Terri and her husband Bernd were not looking to purchase a house when this deceased estate home came onto the market. In fact, they had just sold their previous home, to invest in Terri’s business, top3 by design, and were planning to rent for a while.
However, the intrigue of this unique house got the better of them, they went to look, and instantly fell in love. Overlooking a huge overgrown garden, the property had previously belonged to surrealist painter James Gleeson, who configured the space to accommodate a studio – leaving an unconventional home layout. Terri highlights ‘it was such an odd house, because it is really really long and mostly only one room wide… like a big caterpillar on the top of the hill.’ Despite the awkward spatial flow, the couple registered to bid and ‘next thing we knew, we bought a house!’
Before they moved in, Terri injected a moment of luxury by secretly plumbing in a wooden bath as surprise for her husband Bernd. She explains ‘we had nothing in this rundown old house except a beautiful bath and 3 Kartell lights we wired in the living room!’
It took several months before the family were able to move into the house, as all of the carpets needs to be pulled up, sooty walls repainted, and rotting timber verandah railings replaced with glass.

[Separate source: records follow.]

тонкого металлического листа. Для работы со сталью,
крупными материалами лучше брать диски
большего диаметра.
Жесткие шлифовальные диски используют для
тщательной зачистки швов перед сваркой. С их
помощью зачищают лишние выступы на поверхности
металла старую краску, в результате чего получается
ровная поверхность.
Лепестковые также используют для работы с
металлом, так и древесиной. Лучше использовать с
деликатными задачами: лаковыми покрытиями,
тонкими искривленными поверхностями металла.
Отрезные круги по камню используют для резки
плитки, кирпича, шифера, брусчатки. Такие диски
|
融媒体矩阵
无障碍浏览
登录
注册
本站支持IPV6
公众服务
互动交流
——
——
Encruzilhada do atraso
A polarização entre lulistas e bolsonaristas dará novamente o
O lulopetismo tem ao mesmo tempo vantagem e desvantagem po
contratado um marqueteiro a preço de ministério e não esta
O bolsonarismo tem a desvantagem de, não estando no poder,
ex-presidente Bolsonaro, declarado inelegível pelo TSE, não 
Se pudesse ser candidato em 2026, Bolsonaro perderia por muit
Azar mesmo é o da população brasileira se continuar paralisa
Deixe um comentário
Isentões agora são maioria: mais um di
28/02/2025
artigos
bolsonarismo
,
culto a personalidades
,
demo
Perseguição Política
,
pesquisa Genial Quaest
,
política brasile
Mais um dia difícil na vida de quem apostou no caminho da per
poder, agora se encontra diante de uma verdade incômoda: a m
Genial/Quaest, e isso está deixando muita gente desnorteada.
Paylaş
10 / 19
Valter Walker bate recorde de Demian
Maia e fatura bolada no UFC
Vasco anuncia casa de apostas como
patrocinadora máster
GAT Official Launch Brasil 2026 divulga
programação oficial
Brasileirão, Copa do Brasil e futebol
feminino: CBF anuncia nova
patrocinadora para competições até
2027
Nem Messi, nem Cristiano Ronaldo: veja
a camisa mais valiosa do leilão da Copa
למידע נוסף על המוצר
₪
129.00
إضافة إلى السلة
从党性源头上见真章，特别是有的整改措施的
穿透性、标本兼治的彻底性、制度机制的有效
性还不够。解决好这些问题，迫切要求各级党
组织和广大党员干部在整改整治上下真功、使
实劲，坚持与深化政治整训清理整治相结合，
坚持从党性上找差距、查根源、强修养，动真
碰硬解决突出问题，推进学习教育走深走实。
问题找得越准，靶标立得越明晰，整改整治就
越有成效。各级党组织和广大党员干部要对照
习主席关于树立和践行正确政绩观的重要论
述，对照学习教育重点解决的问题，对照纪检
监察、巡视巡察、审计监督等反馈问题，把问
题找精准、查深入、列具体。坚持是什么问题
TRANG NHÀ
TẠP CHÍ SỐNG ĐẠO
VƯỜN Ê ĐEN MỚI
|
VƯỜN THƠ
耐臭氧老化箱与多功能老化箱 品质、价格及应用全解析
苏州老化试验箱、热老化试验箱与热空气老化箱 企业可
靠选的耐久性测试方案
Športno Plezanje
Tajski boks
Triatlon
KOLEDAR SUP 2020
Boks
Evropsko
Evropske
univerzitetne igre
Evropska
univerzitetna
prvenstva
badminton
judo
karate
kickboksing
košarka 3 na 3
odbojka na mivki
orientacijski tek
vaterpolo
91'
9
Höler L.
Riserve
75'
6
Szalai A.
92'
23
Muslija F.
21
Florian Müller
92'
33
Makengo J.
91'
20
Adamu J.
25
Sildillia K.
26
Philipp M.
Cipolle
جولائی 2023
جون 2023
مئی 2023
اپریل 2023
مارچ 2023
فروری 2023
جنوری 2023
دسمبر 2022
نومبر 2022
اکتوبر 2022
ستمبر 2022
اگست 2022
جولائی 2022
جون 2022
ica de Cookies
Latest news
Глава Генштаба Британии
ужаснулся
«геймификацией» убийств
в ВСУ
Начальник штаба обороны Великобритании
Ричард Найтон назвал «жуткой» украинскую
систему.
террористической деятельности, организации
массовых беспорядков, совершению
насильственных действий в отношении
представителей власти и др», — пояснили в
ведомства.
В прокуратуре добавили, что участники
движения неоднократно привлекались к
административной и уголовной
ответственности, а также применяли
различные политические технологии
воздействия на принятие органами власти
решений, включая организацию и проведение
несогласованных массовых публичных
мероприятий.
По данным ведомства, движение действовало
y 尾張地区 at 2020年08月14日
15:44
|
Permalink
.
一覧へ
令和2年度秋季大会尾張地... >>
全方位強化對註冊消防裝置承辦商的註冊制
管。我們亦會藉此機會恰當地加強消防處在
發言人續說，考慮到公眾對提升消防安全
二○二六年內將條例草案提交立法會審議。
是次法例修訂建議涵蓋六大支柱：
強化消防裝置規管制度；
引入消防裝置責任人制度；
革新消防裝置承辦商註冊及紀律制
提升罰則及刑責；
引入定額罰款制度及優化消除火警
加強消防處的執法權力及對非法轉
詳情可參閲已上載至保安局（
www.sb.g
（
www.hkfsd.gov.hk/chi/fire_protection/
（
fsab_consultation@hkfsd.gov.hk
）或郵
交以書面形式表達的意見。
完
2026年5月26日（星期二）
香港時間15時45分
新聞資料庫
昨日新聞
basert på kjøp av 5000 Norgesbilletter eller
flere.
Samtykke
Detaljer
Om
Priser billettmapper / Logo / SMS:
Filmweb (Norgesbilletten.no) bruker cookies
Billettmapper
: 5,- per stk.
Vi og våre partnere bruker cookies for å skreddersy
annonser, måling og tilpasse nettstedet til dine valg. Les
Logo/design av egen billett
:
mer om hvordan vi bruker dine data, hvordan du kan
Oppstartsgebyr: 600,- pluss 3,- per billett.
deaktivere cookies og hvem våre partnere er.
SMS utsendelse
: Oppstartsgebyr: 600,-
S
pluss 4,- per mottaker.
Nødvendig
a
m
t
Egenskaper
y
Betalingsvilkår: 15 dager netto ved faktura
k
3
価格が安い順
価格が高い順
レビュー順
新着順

The 50’s blue kitchen was also replaced with Ikea base cabinetry, and a custom steel benchtop by cabinetmaker Dave Reddy.
The renovated house, now lovingly named ‘The Gleeson’ after its original owner, is now filled with beloved treasures, and carefully selected designer details. Terri explains ‘I think a home is like a tapestry of your life, all the pieces weave together to form a story of your journey. It is never finished.’ She admits that despite building a business based on the concept of a minimal, curated selection, and while she ‘loves the idea of being a minimalist… I just never will be!’